# UH-1 "Left Bank"



## salutewwii (Jun 8, 2021)

All,
Looking for pictures of the "Left Bank" setup in a UH-1 during Vietnam. I put a blurb below from an article I found describing it. I build displays for combat Vets (aviators) and need pics of this system to identify parts. I've found a couple but nothing close-up enough to identify anything. Any help is greatly appreciated.
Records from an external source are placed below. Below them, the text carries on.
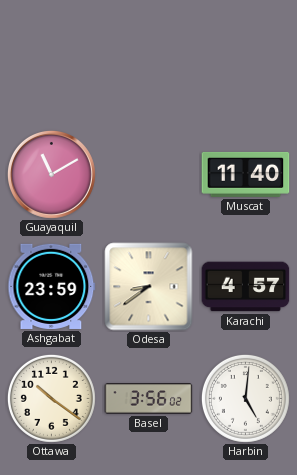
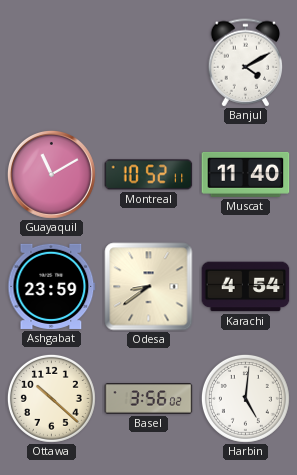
Banjul: none -> 4:10
Montreal: none -> 10:52
Karachi: 4:57 -> 4:54
Ottawa: 10:21 -> 10:22
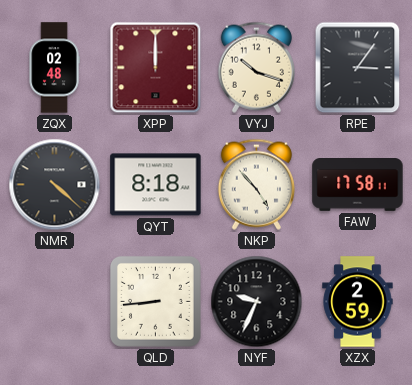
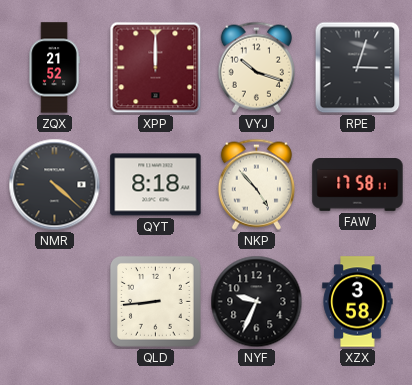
ZQX: 02:48 -> 21:52
RPE: 3:06 -> 3:03
XZX: 2:59 -> 3:58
By Command History Office, USAICoE July 7, 2015:
"In mid-1967, specially-configured UH-1 helicopters with LEFT BANK direction-finding equipment were assigned directly to the 1st Cavalry and 4th Infantry divisions in Vietnam. The helicopters were flown by division pilots with on-board ASA operators whose mission was to locate and target time-sensitive enemy threats."


----------



## cvairwerks (Jun 8, 2021)

Here's some info that has a few names that you might be able to track and get into contact with for more info. 
Information on helicopter or incident 68-15246


----------



## fubar57 (Jun 8, 2021)

You've probably seen these

"Left Bank' slick doing the pooper snooper thing. Project Left Bank was an Army program that put some ears in t… | Vietnam war, Vietnam war photos, Vietnam veterans
AB1FF you need to scroll down about 2/3 of the way down
Photographs of Vietnam by Bob Herring


----------



## salutewwii (Jun 8, 2021)

Thanks guys....yeah....maybe I can track down someone who knows more with this info. Much appreciated.


----------